I just thought that the parts list seemed a rather extensive for such a new car that wasn't in an accident...

Troy


----------



## NissanGirl (Jun 20, 2004)

Alright latest update. Tell me what you all think:

Took the car back in...turns out the new condensor they put in was defective and was leaking. Thankfully it was under waranty as was the labor. After he replaced the condensor the mechanic had accidently leaned on the relay swtich caused the compressor to kick on. He started playing with it and realized the relay had a short or something was wrong. He hooked it up to a new computer he bought for the shop and took a look at what the car computer (ECU?) was putting out to the relay switch. Apparently the computer was sending too many volts to the relay switch, causing the switch to get very hot and I guess shorting it or frying it or something. They replaced the relay and put a ground to the particular wire that was sending too many volts out, thus letting the excess voltage run off. Ever since then the a/c has been working without any problems. He is hoping that will do it, he says if not we may need a new computer (ECU) which is EASILY a $1,000 part.

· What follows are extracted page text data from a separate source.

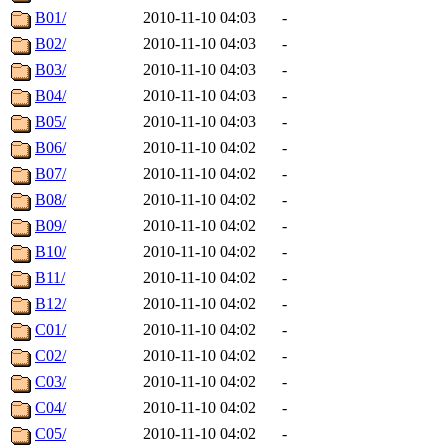
B01/
2010-11-10 04:03
-
B02/
2010-11-10 04:03
-
B03/
2010-11-10 04:03
-
B04/
2010-11-10 04:03
-
B05/
2010-11-10 04:03
-
B06/
2010-11-10 04:02
-
B07/
2010-11-10 04:02
-
B08/
2010-11-10 04:02
-
B09/
2010-11-10 04:02
-
B10/
2010-11-10 04:02
-
B11/
2010-11-10 04:02
-
B12/
2010-11-10 04:02
-
C01/
2010-11-10 04:02
-
C02/
2010-11-10 04:02
-
C03/
2010-11-10 04:02
-
C04/
2010-11-10 04:02
-
C05/
2010-11-10 04:02
-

ittamaticstatic: Thank you for your advice on the brazing rods...I'll remember that and let you know if I should need it again.

Troy: My mechanic thinks that the previous owner of the car knew about these problems and traded it in to the dealer because they didn't want to deal with it. The car shows no other sign of problems or of being in an accident. I'd like to get your thoughts on the above post.


----------